Task requirements: Whenever a line of the data below holds the string "Δήμου", copy that line.

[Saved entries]
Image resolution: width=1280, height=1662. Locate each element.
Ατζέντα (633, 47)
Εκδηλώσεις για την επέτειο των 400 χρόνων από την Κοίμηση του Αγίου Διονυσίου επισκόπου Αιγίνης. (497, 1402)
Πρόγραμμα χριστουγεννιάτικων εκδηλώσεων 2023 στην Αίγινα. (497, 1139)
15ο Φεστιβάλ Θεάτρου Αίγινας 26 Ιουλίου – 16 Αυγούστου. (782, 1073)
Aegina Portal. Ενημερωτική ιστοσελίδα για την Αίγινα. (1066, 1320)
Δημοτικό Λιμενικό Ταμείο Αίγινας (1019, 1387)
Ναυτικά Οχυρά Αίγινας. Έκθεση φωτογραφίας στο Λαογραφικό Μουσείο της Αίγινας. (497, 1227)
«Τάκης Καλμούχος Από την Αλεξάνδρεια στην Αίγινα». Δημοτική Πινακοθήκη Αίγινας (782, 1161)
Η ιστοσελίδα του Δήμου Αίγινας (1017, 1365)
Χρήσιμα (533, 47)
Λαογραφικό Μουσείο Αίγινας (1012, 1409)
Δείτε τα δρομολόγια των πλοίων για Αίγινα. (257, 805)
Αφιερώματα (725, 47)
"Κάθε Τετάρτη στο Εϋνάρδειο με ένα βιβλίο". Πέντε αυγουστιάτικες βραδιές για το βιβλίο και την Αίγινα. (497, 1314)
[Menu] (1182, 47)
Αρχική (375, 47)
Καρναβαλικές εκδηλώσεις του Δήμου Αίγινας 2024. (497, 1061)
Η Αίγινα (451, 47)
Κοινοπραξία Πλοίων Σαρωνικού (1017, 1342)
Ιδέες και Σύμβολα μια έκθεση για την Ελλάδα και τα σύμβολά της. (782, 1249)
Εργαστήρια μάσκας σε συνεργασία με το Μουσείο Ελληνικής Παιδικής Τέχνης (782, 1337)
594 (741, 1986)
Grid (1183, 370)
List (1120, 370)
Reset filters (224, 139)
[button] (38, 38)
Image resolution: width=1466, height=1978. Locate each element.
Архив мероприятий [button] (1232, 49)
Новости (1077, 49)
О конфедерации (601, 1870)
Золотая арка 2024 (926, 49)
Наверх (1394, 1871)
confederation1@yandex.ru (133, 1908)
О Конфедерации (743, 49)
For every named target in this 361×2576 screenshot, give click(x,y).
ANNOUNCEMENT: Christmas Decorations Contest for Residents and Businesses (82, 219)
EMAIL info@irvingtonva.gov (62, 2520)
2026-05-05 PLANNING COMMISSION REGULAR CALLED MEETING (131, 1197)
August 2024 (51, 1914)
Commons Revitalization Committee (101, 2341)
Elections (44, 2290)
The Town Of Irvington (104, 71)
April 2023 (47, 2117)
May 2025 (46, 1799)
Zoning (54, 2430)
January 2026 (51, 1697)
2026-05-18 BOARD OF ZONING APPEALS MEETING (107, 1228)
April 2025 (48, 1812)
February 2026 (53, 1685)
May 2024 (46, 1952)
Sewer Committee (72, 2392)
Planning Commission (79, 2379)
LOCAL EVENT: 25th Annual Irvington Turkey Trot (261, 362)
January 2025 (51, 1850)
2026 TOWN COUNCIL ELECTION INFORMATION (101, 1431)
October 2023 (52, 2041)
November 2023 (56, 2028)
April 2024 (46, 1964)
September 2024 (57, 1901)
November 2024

Task solution:
Η ιστοσελίδα του Δήμου Αίγινας (1017, 1365)
Καρναβαλικές εκδηλώσεις του Δήμου Αίγινας 2024. (497, 1061)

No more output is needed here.